2 of 2 people found the following review helpful:
3.0 out of 5 stars
Second Rate,
By
This review is from: Mussolini: A Biography (Paperback)
Jasper Ridley offers the reader a facile biography of the Italian dictator. Though Benito Mussolini's youth and early adulthood as a radical intellectual are adequately explained, the analysis of Mussolini's rise is shallow. An internationalist socialist until just before World War One, he becomes an Italian nationalist with almost little explanation of why he changed other than his serving briefly as a draftee in the pre-1914 Italian Army. Surely, there is more to explain Mussolini's turnabout. The analysis of post-war Italy and it's ungovernability and social breakdown is weak. Was Italian democractic tradition inch-deep, ready to be exploited by an authoritarian? The Fascist economic system is barely mentioned. Mussolini's thoughts on Hitler's big gamble of sending troops to the demilitarized Rhineland in 1935 are not explained. How did Mussolini come to be the weaker of the two European right-wing authoritarians and did he acknowledge that Hitler dominated the political alliance between the two men? Why did the Italian army have problems defeating the primitive Ethiopian army in 1935-36? Or why did the small, woefully armed Greek army defeat the Italian army and chase it across the Albanian frontier? Why was Italy not ready for World War Two?

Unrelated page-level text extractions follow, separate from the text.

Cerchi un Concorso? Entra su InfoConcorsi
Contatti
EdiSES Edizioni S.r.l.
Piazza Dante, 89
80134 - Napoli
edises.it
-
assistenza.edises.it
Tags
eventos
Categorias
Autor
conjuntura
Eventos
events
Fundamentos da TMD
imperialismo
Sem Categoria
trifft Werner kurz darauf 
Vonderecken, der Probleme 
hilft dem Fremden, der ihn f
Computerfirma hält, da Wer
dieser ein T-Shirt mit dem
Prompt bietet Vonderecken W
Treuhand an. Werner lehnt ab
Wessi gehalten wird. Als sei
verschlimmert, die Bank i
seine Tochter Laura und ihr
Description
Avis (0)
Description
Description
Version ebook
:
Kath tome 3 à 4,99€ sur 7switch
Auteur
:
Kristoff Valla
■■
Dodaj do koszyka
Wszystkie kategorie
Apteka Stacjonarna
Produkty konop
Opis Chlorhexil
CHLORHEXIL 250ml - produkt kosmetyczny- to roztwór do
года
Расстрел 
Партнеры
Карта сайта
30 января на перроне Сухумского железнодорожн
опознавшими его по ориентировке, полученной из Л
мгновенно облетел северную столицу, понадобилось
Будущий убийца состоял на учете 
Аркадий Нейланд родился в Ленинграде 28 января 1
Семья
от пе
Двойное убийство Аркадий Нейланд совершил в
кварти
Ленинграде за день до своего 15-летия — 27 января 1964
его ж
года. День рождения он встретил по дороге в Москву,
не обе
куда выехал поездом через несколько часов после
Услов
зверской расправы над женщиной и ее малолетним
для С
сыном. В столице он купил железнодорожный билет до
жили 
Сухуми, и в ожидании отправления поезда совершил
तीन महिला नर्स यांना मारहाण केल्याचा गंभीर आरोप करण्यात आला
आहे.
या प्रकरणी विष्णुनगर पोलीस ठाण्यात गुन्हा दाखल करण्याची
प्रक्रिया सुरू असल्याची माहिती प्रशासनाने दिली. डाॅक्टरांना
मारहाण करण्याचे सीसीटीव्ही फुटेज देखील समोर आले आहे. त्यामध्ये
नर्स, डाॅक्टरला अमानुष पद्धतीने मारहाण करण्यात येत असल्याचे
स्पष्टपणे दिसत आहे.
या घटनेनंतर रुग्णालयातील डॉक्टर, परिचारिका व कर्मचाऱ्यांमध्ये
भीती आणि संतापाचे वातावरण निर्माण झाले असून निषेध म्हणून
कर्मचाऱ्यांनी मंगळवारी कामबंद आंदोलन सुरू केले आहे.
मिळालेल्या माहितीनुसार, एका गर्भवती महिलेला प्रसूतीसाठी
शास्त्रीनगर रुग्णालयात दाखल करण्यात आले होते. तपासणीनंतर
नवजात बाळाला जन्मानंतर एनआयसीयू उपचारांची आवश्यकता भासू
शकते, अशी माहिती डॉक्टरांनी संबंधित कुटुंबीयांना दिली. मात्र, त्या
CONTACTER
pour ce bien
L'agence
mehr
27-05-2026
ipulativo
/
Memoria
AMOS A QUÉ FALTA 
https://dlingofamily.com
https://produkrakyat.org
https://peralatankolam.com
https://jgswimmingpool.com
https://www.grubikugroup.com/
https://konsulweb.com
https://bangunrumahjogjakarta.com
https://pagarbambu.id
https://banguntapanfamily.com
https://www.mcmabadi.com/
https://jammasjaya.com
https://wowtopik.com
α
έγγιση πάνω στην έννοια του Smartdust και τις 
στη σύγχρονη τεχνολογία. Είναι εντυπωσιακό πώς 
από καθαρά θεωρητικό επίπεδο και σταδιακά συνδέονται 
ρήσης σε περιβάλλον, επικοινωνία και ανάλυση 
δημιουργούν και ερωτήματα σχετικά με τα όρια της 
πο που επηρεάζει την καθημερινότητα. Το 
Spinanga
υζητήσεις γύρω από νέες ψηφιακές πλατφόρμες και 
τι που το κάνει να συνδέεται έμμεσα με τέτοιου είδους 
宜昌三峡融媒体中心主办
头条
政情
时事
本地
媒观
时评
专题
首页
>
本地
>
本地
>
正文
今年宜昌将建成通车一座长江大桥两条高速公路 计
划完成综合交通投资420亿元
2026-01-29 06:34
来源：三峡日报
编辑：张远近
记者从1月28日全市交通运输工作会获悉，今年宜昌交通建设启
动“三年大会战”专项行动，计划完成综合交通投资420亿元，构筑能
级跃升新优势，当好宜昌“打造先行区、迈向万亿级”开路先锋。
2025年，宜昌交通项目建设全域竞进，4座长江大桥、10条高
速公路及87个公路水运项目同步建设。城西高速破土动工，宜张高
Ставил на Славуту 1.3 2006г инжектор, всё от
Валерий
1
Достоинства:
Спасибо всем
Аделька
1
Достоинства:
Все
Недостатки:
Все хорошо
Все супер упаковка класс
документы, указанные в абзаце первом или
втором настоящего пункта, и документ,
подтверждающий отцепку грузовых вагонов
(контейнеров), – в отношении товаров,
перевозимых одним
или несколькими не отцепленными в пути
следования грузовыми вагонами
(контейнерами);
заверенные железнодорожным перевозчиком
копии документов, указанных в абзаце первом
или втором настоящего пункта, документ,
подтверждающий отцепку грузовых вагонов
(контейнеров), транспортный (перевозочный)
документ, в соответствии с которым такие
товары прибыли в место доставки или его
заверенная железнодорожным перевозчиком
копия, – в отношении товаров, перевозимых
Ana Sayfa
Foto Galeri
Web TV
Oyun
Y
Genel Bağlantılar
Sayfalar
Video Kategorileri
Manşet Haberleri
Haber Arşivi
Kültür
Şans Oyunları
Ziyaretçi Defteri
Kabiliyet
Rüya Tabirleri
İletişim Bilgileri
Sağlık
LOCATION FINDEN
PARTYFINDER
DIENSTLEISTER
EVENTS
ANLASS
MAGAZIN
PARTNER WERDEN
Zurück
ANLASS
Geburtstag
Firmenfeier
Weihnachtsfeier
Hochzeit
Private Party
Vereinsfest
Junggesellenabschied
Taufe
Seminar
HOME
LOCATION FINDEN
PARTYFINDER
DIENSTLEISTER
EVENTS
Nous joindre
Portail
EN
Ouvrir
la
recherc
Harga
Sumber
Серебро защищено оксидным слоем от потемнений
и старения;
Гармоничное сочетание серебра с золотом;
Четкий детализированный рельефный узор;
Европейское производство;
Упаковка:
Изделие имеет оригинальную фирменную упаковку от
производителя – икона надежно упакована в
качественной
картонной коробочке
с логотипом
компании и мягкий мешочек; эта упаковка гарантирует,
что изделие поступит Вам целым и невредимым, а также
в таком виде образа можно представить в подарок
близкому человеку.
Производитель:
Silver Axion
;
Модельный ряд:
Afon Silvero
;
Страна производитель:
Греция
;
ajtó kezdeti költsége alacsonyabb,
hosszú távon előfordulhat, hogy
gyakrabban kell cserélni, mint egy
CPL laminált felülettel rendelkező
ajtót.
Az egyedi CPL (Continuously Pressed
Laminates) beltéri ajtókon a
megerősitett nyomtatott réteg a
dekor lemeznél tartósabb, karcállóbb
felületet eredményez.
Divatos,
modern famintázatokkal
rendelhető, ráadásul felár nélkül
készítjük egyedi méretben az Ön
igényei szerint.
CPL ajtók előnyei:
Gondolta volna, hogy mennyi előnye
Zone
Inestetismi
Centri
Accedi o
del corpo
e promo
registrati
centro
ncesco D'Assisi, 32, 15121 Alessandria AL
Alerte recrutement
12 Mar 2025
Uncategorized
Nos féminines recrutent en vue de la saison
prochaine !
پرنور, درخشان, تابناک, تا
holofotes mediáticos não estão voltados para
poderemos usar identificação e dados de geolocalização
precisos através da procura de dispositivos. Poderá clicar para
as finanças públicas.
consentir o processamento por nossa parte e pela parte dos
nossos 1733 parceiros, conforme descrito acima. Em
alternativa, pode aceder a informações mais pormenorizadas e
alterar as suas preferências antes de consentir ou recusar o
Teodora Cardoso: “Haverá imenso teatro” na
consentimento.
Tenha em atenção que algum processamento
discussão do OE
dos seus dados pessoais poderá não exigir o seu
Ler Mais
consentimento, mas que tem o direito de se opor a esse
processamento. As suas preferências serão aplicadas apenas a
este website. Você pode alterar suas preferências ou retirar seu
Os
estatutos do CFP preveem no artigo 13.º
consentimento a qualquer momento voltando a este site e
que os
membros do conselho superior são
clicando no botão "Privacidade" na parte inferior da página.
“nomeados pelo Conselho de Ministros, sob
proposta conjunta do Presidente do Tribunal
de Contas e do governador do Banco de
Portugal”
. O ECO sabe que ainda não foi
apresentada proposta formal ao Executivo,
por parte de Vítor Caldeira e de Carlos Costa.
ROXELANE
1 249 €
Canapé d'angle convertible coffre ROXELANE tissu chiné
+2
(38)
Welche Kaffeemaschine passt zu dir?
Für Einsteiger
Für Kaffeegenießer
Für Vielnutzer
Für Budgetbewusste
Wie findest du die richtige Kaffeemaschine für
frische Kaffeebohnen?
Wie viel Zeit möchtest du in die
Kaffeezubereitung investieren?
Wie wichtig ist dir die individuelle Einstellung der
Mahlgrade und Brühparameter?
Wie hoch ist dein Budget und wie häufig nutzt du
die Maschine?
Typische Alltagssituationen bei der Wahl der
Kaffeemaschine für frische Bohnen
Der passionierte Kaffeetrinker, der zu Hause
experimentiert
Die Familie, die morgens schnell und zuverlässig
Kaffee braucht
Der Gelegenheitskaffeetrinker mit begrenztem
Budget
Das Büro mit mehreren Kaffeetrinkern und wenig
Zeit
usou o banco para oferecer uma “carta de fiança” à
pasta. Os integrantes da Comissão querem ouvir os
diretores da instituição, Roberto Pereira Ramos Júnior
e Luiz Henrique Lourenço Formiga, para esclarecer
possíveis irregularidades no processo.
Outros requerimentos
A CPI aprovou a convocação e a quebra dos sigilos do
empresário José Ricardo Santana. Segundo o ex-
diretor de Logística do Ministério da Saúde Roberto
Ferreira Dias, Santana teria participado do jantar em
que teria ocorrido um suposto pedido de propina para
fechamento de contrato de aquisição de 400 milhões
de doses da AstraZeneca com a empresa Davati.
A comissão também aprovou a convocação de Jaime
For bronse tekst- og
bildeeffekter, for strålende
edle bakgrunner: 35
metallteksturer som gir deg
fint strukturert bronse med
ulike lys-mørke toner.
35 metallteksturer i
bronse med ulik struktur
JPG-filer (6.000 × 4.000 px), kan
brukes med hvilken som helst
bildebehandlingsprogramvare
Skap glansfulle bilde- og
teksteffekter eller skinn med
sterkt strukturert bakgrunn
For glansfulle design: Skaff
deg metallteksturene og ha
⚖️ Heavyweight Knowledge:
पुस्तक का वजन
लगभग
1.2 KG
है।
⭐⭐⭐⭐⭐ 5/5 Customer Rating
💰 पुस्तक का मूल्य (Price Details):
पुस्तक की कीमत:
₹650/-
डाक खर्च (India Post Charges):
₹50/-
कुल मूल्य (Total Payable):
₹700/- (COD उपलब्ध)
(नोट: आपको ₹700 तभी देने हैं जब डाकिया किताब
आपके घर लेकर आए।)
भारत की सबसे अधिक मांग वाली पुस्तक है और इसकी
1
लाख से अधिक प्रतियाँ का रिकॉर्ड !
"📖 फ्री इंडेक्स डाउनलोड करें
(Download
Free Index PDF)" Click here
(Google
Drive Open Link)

This biography lacks analysis. More muscle is needed to fill out the man who was Benito Mussolini.
3.0 out of 5 stars
Sometimes superficial,
By
This review is from: MUSSOLINI: A Biography (Paperback)
This biography of Mussolini sometimes seems like a high school report - it covers just the facts and events of Mussolini's life, with little analysis or depth. There's no insight into the man - for example, why he flip-flopped so dramatically from socialism to fascism. Also, I would have liked more depth and context on Italian politics, Ethiopia, etc. Not bad for somebody who wants a quick read, but there are better biographies out there.